## Work to be completed
Copy exactly, and only, the lines that start at the line containing "Godta alle (522, 507)" and end at the last line of the material below.

── Data for the task

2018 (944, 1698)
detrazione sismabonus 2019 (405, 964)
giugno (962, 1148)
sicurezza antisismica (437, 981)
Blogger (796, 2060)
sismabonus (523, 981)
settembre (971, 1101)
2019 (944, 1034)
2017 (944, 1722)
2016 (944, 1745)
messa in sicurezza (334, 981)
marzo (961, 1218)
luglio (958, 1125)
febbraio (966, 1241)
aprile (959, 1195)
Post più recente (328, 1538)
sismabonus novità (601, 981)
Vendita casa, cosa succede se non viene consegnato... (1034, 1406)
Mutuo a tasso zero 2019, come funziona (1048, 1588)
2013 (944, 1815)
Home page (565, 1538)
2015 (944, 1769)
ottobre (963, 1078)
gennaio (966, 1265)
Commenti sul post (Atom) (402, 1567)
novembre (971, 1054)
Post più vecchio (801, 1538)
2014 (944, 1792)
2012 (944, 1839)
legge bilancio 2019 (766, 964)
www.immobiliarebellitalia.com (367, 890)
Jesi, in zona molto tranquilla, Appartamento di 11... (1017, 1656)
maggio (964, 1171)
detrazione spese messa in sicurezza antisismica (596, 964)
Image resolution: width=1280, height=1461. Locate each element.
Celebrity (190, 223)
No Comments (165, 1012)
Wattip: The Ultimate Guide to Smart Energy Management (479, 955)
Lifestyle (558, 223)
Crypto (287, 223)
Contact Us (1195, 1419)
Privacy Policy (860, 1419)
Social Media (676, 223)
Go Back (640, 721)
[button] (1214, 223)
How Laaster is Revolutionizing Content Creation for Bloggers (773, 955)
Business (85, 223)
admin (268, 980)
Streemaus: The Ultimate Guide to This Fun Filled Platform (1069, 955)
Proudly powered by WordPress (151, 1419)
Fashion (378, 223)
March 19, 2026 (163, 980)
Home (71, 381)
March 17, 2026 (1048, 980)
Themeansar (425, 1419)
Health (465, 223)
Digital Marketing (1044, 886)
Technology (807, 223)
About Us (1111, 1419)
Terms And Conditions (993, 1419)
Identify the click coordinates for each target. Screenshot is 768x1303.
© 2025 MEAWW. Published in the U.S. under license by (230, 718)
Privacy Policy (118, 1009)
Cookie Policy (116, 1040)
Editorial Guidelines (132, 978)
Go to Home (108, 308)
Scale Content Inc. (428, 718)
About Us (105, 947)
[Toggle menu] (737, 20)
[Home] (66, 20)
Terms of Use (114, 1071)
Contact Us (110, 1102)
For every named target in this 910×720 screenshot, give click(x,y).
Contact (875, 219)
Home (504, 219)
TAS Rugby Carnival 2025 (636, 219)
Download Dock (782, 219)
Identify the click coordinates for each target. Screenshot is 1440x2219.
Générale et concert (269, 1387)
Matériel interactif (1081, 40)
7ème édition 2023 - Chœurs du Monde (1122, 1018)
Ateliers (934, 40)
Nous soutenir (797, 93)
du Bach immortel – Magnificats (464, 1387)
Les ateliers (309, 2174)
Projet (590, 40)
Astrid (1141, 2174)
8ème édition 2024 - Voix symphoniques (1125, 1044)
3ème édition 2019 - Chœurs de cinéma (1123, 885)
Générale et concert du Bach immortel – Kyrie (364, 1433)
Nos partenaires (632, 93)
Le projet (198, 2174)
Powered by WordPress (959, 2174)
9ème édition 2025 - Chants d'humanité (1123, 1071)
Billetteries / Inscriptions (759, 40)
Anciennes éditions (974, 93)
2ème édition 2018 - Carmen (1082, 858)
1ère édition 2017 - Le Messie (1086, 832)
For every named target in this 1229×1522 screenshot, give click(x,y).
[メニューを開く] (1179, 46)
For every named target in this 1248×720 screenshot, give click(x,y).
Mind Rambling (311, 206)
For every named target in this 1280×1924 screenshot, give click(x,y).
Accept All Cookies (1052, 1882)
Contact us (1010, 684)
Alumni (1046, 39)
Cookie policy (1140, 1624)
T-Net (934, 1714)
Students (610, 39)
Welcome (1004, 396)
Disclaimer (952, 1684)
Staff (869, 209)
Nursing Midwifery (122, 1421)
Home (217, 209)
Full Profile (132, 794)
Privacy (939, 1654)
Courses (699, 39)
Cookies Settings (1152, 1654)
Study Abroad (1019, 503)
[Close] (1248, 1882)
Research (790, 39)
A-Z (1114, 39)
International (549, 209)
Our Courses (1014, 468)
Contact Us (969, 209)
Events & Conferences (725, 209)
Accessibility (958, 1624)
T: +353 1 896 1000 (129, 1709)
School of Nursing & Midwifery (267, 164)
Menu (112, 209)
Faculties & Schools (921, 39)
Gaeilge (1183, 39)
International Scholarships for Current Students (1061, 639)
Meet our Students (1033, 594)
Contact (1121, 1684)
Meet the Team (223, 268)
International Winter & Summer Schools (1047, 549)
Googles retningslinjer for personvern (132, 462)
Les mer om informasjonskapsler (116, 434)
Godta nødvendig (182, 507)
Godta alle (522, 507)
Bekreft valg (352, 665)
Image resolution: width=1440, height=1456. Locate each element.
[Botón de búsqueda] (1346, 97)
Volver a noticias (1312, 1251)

────

## Exercise response
Godta alle (522, 507)
Bekreft valg (352, 665)
Image resolution: width=1440, height=1456. Locate each element.
[Botón de búsqueda] (1346, 97)
Volver a noticias (1312, 1251)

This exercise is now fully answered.